[![Kaggle](https://kaggle.com/static/images/open-in-kaggle.svg)](https://kaggle.com/kernels/welcome?src=https://github.com/Eng-Dan/kaggle-happywhale-competition/blob/master/happywhale-dataframes.ipynb)

# Context
This notebook generates two .csv files to use as input data for the happywhale 2022 competition.
* simplified_train.csv
* simplified_test.csv

The files contains the arrays retrieved from the resized train and test images dataset [Happywhale 2022 competition - Images 256 by 256](https://www.kaggle.com/datasets/engdan/happywhale-images-256-by-256).

The image arrays have been set to grayscale color map in order o reduce the size of the file.
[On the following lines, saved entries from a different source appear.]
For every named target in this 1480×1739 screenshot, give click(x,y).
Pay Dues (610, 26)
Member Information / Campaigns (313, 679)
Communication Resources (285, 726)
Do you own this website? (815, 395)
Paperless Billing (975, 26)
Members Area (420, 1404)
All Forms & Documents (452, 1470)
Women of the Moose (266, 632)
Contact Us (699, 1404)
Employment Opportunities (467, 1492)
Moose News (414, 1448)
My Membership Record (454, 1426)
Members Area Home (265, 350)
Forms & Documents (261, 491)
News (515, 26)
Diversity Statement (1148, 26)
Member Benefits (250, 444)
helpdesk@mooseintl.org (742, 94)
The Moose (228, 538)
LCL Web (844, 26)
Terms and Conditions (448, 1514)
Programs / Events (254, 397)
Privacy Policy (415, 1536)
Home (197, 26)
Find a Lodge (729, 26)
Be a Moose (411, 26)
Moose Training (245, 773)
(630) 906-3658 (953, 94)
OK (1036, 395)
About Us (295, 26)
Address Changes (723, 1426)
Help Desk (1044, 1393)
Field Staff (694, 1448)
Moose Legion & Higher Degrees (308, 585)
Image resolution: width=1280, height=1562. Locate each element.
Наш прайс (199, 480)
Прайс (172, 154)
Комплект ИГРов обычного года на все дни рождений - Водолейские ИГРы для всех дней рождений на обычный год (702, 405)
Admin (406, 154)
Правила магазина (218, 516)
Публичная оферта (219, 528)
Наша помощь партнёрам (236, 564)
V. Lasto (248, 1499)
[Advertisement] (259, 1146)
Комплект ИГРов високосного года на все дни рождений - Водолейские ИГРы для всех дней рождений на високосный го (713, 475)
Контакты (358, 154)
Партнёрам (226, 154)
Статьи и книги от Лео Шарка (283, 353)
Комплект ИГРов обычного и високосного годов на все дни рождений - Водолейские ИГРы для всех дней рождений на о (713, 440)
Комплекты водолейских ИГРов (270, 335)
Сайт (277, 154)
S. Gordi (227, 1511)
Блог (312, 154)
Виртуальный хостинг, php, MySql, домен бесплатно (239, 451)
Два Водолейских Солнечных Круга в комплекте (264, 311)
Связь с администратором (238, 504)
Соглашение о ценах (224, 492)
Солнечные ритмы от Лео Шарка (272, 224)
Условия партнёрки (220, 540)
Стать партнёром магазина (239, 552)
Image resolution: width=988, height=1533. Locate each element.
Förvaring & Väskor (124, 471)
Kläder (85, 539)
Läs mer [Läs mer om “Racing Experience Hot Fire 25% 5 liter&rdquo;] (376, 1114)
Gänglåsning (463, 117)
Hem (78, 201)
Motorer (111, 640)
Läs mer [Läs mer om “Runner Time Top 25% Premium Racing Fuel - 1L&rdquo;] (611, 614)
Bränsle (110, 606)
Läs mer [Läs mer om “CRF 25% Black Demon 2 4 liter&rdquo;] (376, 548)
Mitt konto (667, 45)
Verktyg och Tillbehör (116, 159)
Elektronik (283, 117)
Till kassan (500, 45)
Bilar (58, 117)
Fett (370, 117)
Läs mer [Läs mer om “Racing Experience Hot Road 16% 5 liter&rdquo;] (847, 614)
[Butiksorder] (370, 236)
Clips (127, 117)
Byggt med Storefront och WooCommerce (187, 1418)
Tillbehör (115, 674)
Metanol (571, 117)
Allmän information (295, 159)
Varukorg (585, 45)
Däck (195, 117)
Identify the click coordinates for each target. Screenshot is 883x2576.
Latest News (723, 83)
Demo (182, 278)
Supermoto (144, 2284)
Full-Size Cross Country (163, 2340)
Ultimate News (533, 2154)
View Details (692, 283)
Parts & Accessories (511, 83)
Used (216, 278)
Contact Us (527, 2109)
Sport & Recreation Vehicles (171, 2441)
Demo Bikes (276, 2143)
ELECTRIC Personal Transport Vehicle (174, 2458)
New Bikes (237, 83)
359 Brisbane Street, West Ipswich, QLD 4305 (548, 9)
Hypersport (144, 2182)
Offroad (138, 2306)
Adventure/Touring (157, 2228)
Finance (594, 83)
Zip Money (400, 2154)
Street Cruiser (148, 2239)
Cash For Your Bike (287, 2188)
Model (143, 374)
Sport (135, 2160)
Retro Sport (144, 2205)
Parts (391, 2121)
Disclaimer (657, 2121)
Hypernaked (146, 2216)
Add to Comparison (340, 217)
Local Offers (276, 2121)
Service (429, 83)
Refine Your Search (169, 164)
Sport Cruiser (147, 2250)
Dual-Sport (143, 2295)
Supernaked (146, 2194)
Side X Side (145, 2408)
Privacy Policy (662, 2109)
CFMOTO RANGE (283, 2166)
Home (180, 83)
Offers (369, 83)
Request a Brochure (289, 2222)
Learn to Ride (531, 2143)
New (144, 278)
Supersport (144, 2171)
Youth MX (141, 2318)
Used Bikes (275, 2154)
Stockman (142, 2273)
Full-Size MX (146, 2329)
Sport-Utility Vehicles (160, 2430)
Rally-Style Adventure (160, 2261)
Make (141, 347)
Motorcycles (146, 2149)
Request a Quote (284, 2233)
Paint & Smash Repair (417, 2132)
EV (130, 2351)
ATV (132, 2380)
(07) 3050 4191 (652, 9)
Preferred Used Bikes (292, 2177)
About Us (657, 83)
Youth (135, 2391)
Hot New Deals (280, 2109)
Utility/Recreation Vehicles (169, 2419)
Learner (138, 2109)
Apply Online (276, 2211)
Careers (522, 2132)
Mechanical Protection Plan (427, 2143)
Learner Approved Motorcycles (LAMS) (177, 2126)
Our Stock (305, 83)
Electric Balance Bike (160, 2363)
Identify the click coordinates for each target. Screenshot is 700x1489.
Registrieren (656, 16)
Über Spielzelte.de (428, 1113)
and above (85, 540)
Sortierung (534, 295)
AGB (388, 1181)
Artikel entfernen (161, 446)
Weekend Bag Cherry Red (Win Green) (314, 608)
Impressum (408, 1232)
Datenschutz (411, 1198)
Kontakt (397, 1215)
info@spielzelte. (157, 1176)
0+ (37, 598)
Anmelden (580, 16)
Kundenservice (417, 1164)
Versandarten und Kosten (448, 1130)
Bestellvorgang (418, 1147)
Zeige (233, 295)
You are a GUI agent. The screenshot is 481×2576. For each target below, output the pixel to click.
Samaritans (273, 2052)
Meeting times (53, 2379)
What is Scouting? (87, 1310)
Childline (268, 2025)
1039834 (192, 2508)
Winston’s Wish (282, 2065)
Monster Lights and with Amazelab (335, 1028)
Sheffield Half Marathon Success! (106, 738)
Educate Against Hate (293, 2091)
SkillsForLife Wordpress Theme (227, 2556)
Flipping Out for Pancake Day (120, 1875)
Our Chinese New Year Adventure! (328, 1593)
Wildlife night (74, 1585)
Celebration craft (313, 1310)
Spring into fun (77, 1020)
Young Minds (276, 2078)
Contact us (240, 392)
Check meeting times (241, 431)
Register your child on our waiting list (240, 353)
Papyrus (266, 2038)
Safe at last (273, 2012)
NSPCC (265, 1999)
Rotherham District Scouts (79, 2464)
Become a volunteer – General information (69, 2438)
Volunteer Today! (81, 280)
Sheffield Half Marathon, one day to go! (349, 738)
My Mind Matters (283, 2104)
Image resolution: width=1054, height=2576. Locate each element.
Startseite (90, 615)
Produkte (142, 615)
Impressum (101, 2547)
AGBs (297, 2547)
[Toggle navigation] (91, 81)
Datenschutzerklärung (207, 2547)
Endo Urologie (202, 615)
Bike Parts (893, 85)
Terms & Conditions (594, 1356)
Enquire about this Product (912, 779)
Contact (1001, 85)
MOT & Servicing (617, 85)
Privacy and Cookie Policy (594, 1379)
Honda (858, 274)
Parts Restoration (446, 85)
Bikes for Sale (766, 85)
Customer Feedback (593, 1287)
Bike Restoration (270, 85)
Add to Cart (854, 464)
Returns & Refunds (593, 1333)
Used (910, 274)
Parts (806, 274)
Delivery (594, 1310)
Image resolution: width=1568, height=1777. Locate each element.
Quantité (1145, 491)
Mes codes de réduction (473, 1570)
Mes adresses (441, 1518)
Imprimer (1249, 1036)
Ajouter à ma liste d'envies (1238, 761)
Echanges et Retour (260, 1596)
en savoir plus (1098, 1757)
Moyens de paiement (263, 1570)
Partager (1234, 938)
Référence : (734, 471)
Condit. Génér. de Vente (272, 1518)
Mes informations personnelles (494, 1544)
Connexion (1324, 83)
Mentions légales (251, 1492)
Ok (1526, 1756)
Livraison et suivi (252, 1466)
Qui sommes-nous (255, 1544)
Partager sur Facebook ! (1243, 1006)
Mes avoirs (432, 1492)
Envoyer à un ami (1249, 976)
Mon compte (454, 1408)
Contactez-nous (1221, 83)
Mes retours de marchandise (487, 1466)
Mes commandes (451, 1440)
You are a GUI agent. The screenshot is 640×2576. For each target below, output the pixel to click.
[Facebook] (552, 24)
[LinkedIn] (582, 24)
Thus, if your model should work with colored images, consider to use the original images from the competition.



# Packages and libraries

In [None]:
import os
import cv2
import pandas as pd # data processing, CSV file I/O (e.g. pd.read_csv)
import matplotlib.pyplot as plt
# Input data files are available in the read-only "../input/" directory
# You can write up to 20GB to the current directory (/kaggle/working/) that gets preserved as output when you create a version using "Save & Run All" 
# You can also write temporary files to /kaggle/temp/, but they won't be saved outside of the current session

# Directory path variables

In [None]:
TRAIN_IMAGES_DIR = '../input/happywhale-images-256-by-256/resized_train_images'
TEST_IMAGES_DIR = '../input/happywhale-images-256-by-256/resized_test_images'

# Working dataframes

In [None]:
train_dataset_csv = '../input/happy-whale-and-dolphin/train.csv'
sample_submission_csv = '../input/happy-whale-and-dolphin/sample_submission.csv'

In [None]:
train_df = pd.read_csv(train_dataset_csv)
test_df = pd.read_csv(sample_submission_csv)

In [None]:
train_df.head(5)

In [None]:
test_df.head(5)

# Retrieving the images array

The function bellow will add the `image_array` column to the required dataframes.

In [None]:
def add_image_array_column(dataframe, images_source_dir):
    images_array = []
    num_images = dataframe['image'].size
    print('Process started...')
    for index in range(num_images):
        images_array.append(cv2.imread(os.path.join(images_source_dir, dataframe['image'].iloc[index]),
                                       cv2.IMREAD_GRAYSCALE))
    
        if (index % 2000) == 0:
            print('Images array added:', index, 'of', num_images)

    dataframe['image_array'] = images_array
    print('Process finished.')

First, lets apply the function to the `train_df`.

In [None]:
add_image_array_column(train_df, TRAIN_IMAGES_DIR)

Now, checking if all worked as expected.

In [None]:
train_df.head(5)

In [None]:
image_check = train_df.iloc[47696]
print(image_check.image)
print(image_check.species)
print(image_check.individual_id, '\n')
plt.imshow(image_check.image_array, cmap='gray')

Finally, applying the same process to the `test_df` (from `sample_submission.csv` file).

In [None]:
add_image_array_column(test_df, TEST_IMAGES_DIR)

# CSV files generation

In [None]:
train_df.to_csv('simplified_train.csv',index=False)

In [None]:
test_df.to_csv('simplified_test.csv',index=False)